Le système de bonus-malus, mis en place en France en janvier 2008, représente un outil majeur dans la politique climatique, particulièrement dans le secteur des transports. Ce secteur, qui est le plus grand émetteur de gaz à effet de serre en France, contribue à hauteur de 29 % de toutes les émissions de CO2 du pays. Dans cet article, nous examinerons de manière approfondie ce système, ses mécanismes, ses impacts et les ajustements nécessaires pour améliorer son efficacité.

Comprendre le bonus-malus

Le bonus-malus est un dispositif incitatif qui vise à encourager les consommateurs à opter pour des véhicules moins polluants tout en décourageant l’achat de voitures à forte émission de CO2. Cet outil fonctionne sur la base d’une prime (bonus) pour les véhicules à faibles émissions et d’une taxe (malus) pour ceux dont les émissions dépassent un certain seuil.

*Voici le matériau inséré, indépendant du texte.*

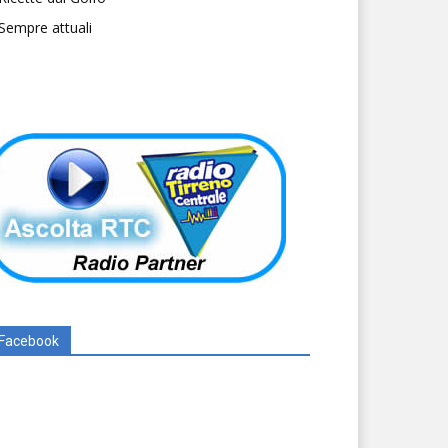
Sempre attuali
Facebook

  • Le bonus est attribué aux acheteurs de véhicules neufs dont les émissions de CO2 sont inférieures à 130 grammes par kilomètre.
  • À l’inverse, un malus est appliqué aux véhicules émettant plus de 160 grammes de CO2 par kilomètre.

    Évolution du système depuis sa création

    Au fil des années, les critères du bonus-malus ont été ajustés pour s’adapter aux avancées technologiques et aux objectifs environnementaux. Par exemple, en 2017, les seuils d’émission ont été abaissés, et un système de fonction continue a été introduit pour établir les montants de la prime et du malus. Cela vise à créer une incitation constante à améliorer l’efficacité énergétique des véhicules.

  • Les taux de malus ont ainsi augmenté de manière exponentielle avec chaque gramme supplémentaire d’émission.
  • De plus, la prime maximale de 6 000 € est réservée aux véhicules électriques dont les émissions sont inférieures à 20 grammes par kilomètre.

    Les résultats du système

    Les résultats du système de bonus-malus sont encourageants. En effet, la moyenne des émissions des nouvelles voitures achetées en France a diminué, passant de 149 grammes par kilomètre en 2007 à 111 grammes par kilomètre en 2017. Cela indique un changement significatif vers des véhicules plus respectueux de l’environnement.

    Cependant, des défis subsistent. Le système a, au départ, entraîné des coûts de remise plus élevés que prévu, avec une perte moyenne de 300 millions € par an dans les premières années d’implémentation. Les constructeurs ont également profité de la structure de bonus pour concevoir des véhicules dont les émissions se situaient juste en dessous des seuils, sans réaliser de réelles améliorations en matière d’efficacité énergétique.

    Un avenir à repenser

    Pour surmonter les faiblesses initiales du système, plusieurs modifications ont été apportées. La mise en place d’une fonction continue pour le malus a été l’une des plus significatives, offrant une incitation permanente à l’amélioration de l’efficacité des véhicules.

    Cependant, malgré des tendances prometteuses, il est crucial de rester attentif aux effets collatéraux de cette politique. Par exemple, l’augmentation des ventes de véhicules pourrait compenser une partie des gains en matière de réduction des émissions. La baisse des coûts de carburant et l’augmentation de l’utilisation des véhicules plus économes en énergie peuvent également nuancer les résultats.

    Une dynamique à maintenir

    Le système de bonus-malus est un exemple de politique publique qui, bien qu’initialement confrontée à des défis, a su évoluer et s’adapter pour atteindre ses objectifs. En favorisant l’électrification et l’efficacité énergétique des véhicules, la France trace une voie vers une réduction durable des émissions de CO2 dans le secteur des transports.

    Il reste essentiel de continuer à surveiller et à ajuster le système pour garantir qu’il reste efficace et qu’il ne se transforme pas en simple incitation à l’achat, mais qu’il contribue véritablement à un avenir plus vert. Les efforts doivent se concentrer sur l’innovation technologique et la sensibilisation des consommateurs à l’importance de leurs choix en matière de mobilité.